A pobreza é uma realidade multifacetada, desumana e injusta: consequência, sobretudo, da forma como se pensa e se organiza a vida em sociedade.
Um fato complexo
A pobreza é um fato complexo. Não se limita, portanto, sem que isto signifique negar sua importância, à vertente econômica. A realidade de países plurirraciais e pluriculturais, assim como são boa parte dos latino-americanos, o Peru entre eles, colocou-nos rápido e diretamente diante dessa diversidade. Visão reforçada pela complexa compreensão que a Escritura, nos dois testamentos, tem dos pobres: os que mendigam para viver, as ovelhas sem pastor, os ignorantes da Lei, aqueles que são chamados "os malditos" no Evangelho de João (7, 49), as mulheres, as crianças, os estrangeiros, os pecadores públicos, os enfermos de males graves.
Presente desde um início, como problema e como enfoque, esta complexidade (realidade que hoje as agências internacionais começaram a destacar) foi aprofundada pela reflexão teológica latino-americana, acompanhando diversas linhas, nos anos seguintes. Precisamente, a consciência dessa multidimensionalidade levou às recentes expressões de 'não pessoa' e de 'insignificante' para nos referir aos pobres. Com elas, desejava-se enfatizar o que todos os pobres possuem em comum: a ausência do reconhecimento de sua dignidade humana e de sua condição de filhas e filhos de Deus, seja por razões econômicas, como também raciais, de gênero, culturais, religiosas ou outras.

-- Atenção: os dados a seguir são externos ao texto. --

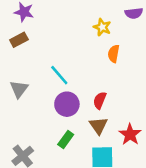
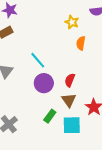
green rectangle: (66, 139) -> (50, 116), moved

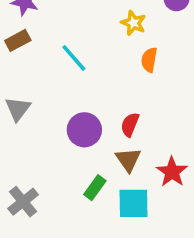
cyan line: (38, 60) -> (74, 58), moved

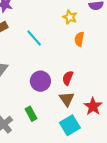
green rectangle: (95, 188) -> (31, 114), moved, turned -64
cyan square: (133, 203) -> (70, 125), turned -30

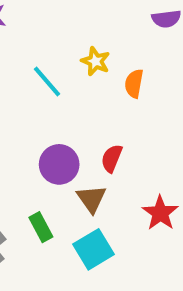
yellow star: (70, 17) -> (96, 61), moved
brown triangle: (67, 99) -> (91, 199), moved
cyan square: (70, 125) -> (94, 249), moved

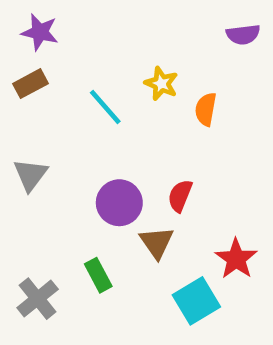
cyan square: (94, 249) -> (196, 301), moved

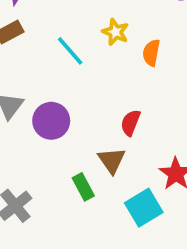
purple circle: (119, 203) -> (51, 121), moved
green rectangle: (98, 275) -> (83, 187), moved

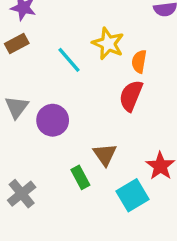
yellow star: (115, 32) -> (108, 44), size x1.4
red semicircle: (131, 123) -> (131, 96), moved, size x1.4

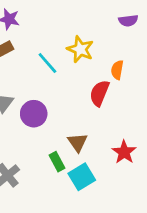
orange semicircle: (139, 61) -> (117, 70), moved
cyan square: (133, 195) -> (82, 177), moved

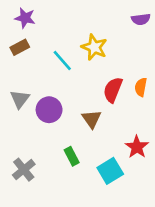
orange semicircle: (117, 70) -> (141, 87), moved
brown triangle: (78, 142) -> (92, 119), moved
cyan square: (82, 177) -> (110, 171), moved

Condições humanas, estas últimas, que a mentalidade dominante de nossas sociedades não valoriza, criando uma situação desigual e injusta.
Injustiça, não infortúnio
A pobreza não é uma fatalidade, é uma condição. Não é um infortúnio, é uma injustiça. É resultado de estruturas sociais e de categorias mentais e culturais. Está relacionada ao modo como a sociedade foi construída, em suas diversas manifestações. É fruto de mãos humanas: estruturas econômicas e atavismos sociais, preconceitos raciais, culturais, de gênero e religiosos acumulados ao longo da história, interesses econômicos cada vez mais ambiciosos; portanto, sua abolição também está em nossas mãos.
Atualmente, dispomos dos instrumentos – sujeitos ao exame crítico de rigor – que permitem conhecer melhor os mecanismos econômico-sociais e as categorias em jogo. Analisar essas causas é uma exigência de honestidade, e, para dizer a verdade, o caminho obrigatório, caso queiramos realmente superar um estado de coisas injusto e desumano. Ponto de vista que – sem esquecer que na pobreza dos povos intervém fatores variados – revela o papel que a responsabilidade coletiva possui neste assunto e, em primeiro lugar, a daqueles que possuem maior poder na sociedade.
Reconhecer que a pobreza não é um fato inelutável, que tem causas humanas e que é uma realidade complexa, leva a repensar as formas clássicas de atender a condição de necessidade na qual se encontram os pobres e insignificantes. A ajuda direta e imediata a quem vive uma situação de necessidade e injustiça conserva seu sentido, mas deve ser reorientada e, ao mesmo tempo, ir além: eliminar o que dá lugar a esse estado de coisas.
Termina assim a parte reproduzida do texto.